Aslında Ankara ve Afyon Ermenilerininde aynı yolu izlediğinden dolayı ikinci teorinin daha doğru olması gerekir. Ermeni tüccar ailelerini İzmir’e çeken asıl sebep ekonomik olmuştur. Ermeni tüccarlar, İran havzasından gelen İpek ticaretini ellerinde tutmaktaydılar. İzmirdeki karlı ticaret olanakları, şehrin güzelliği, çok uluslu yapısı, toleranslı ve giderek avrupalılaşan hayat tarzı, doğu ve iç anadoludaki dinsel baskılardan kurtulmak isteği İzmire bir Ermeni göçünü başlatmış olmalıydı.

İzmir’de oluşan Ermeni Mahallesinden belki sonraki bir tarihte Bornova’dada hatırı sayılır bir Ermeni yerleşimi ve topluluğu oluşmaya başlamıştı. Bornovada nicelik üstünlükten ziyade nitelik olarak Levantenlerden sonra gelen en varlıklı kesim Ermenilerdi. Çünkü Türk ve rumlar gibi çiftçilikle uğraşan ermeni nüfus çok azdı ve byük çoğunluğu ticaret ile uğraşıyordu. Ticaret ile birlikte de bir çoğu servet sahibi olmuştu. Bornova’da Rumlara göre nisbeten az ama çoğu varlıklı ermeni aileler vardı geri kalan Ermeniler ise zengin köşklerinde hizmetçilik, seyislik, kahyalık vs . gibi işlerle uğraşırdı.Bornovadaki ermenilerin bir kısmı kendi geleneksel Ermeni kilisesini inşa etmiş ve ibadetlerini burada sürdürürken bir kısmı özellikle Levanten ailelerle akrabalık kuranlar Katolik inancına geçerek, ibadetlerini halen meydanda bulunan Santa Maria Katolik Kilisesinde icra ediyorlardı. Katolik olan Ermeni ailelerinden bazılarının mezarları halen Santa Maria Katolik Kilisesinin bahçesinde bulunmaktadır (Aslan ailesi, Baltacı Ailesi vs.).

Bornova Çayı sağ kıyısında 1862 yılında Surp Stephanos (Kutsal Haç) Ermeni Kilisesi inşa edilmişti. Bu kilise Bornova Çayı üzerindeki köprünün kıyısında olup, 30-40 yıl öncesine kadar bazı duvarları görülmekte imiş, şimdi ise burasına ait belirgin bir yapı kalıntısı yoktur. 1922’den sonra yıkılmış olmalı.

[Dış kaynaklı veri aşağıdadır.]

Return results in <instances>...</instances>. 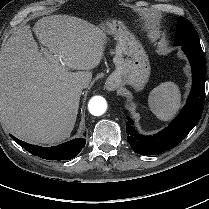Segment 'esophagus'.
Returning <instances> with one entry per match:
<instances>
[{"label": "esophagus", "instance_id": "esophagus-1", "mask_svg": "<svg viewBox=\"0 0 209 209\" xmlns=\"http://www.w3.org/2000/svg\"><path fill=\"white\" fill-rule=\"evenodd\" d=\"M105 86H106V89L109 91H112L115 89V86L109 80L106 82Z\"/></svg>", "mask_w": 209, "mask_h": 209}]
</instances>
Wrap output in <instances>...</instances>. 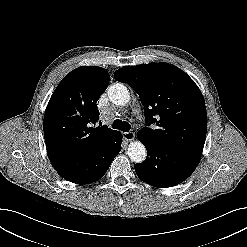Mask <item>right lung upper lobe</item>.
Instances as JSON below:
<instances>
[{
    "instance_id": "right-lung-upper-lobe-1",
    "label": "right lung upper lobe",
    "mask_w": 247,
    "mask_h": 247,
    "mask_svg": "<svg viewBox=\"0 0 247 247\" xmlns=\"http://www.w3.org/2000/svg\"><path fill=\"white\" fill-rule=\"evenodd\" d=\"M101 67L81 66L58 84L47 105L43 127L48 149L72 156H86L118 131L95 127L99 119L97 100L109 84Z\"/></svg>"
}]
</instances>
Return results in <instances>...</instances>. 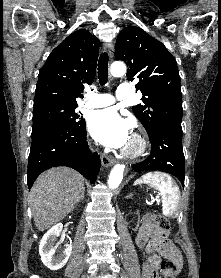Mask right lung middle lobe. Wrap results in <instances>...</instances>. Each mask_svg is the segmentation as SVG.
<instances>
[{
  "label": "right lung middle lobe",
  "mask_w": 221,
  "mask_h": 278,
  "mask_svg": "<svg viewBox=\"0 0 221 278\" xmlns=\"http://www.w3.org/2000/svg\"><path fill=\"white\" fill-rule=\"evenodd\" d=\"M77 104L47 102L34 106L31 137L54 129L72 130L84 125V119L75 111Z\"/></svg>",
  "instance_id": "1"
}]
</instances>
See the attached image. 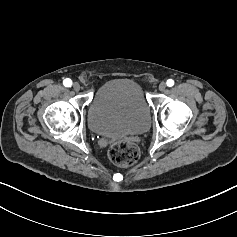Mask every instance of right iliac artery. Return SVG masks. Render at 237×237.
Wrapping results in <instances>:
<instances>
[{
	"mask_svg": "<svg viewBox=\"0 0 237 237\" xmlns=\"http://www.w3.org/2000/svg\"><path fill=\"white\" fill-rule=\"evenodd\" d=\"M63 85H64L65 87H71V85H72L71 79H69V78L64 79Z\"/></svg>",
	"mask_w": 237,
	"mask_h": 237,
	"instance_id": "right-iliac-artery-1",
	"label": "right iliac artery"
}]
</instances>
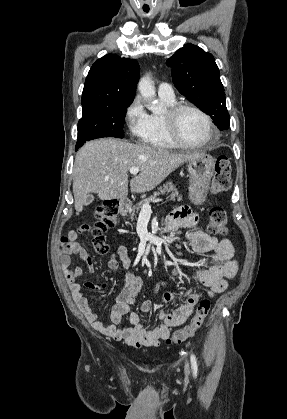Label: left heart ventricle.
Wrapping results in <instances>:
<instances>
[{
	"label": "left heart ventricle",
	"mask_w": 287,
	"mask_h": 419,
	"mask_svg": "<svg viewBox=\"0 0 287 419\" xmlns=\"http://www.w3.org/2000/svg\"><path fill=\"white\" fill-rule=\"evenodd\" d=\"M177 128L185 141L194 144L205 141L210 134L204 118L193 110H184L179 114Z\"/></svg>",
	"instance_id": "obj_1"
}]
</instances>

Ermeni mezarlığı ise Paterson Köşkünün kuzey-kuzey batısında bulunuyordu. Bu mezarlık yok olmuştur ama özellikle zengin ve saygın Katolik ailelerine ait mezarlar Bornova Santa Maria Kilisesinin bahçesinde hatta duvarlarında halen bulunmaktadır.

Bornova Ermenilerinden ismi kayıtlara geçmiş olanlara gelirsek, zengin ermeni ailelerden Savalanlar, Ekizler, Bandespanianlar, büyük manifaturacı Gasparyanlar ve İplikçiyanları sayabiliriz. Bunlardan Bandespanianlara ayrıca değineceğim. Şu andaki 57′nci Topçu Tugayı Karagah binasıBornova’da manifaturacılık yapan Artur İPLİKÇİYAN ve eşine aitdi. Bu ev 1895-1922 arası ev olarak kullanılmıştır. Karşısında astsubay misafirhanesi olarak kullanılan arazi ve bina Ermeni Aram ve kardeşine ait metruk bir yermiş. Yine şimdi Kars Halil Atilla okulunun olduğu araziye Rum Okulu yapmak isteyen rumlar bu araziyi bir ermeniden satın almıştı. Yine Hilal Okulunun olduğu yerde bir ermeniye ait köşk bulunuyordu. Ermeni kökenli Bandespanian ailesi Bornovanın en varlıklı ailelerinden birisi idi ve şu an Yeşil Köşk olarak bilinen köşk 1880′de Pandespanian ailesi tarafından inşa edilmişti. Bir zamanlar padişah Abdülmecid’i evlerinde misafir eden bu aile bankacılık sektöründe faaliyet gösteriyordu ve Bornovada geniş arazilere sahipti.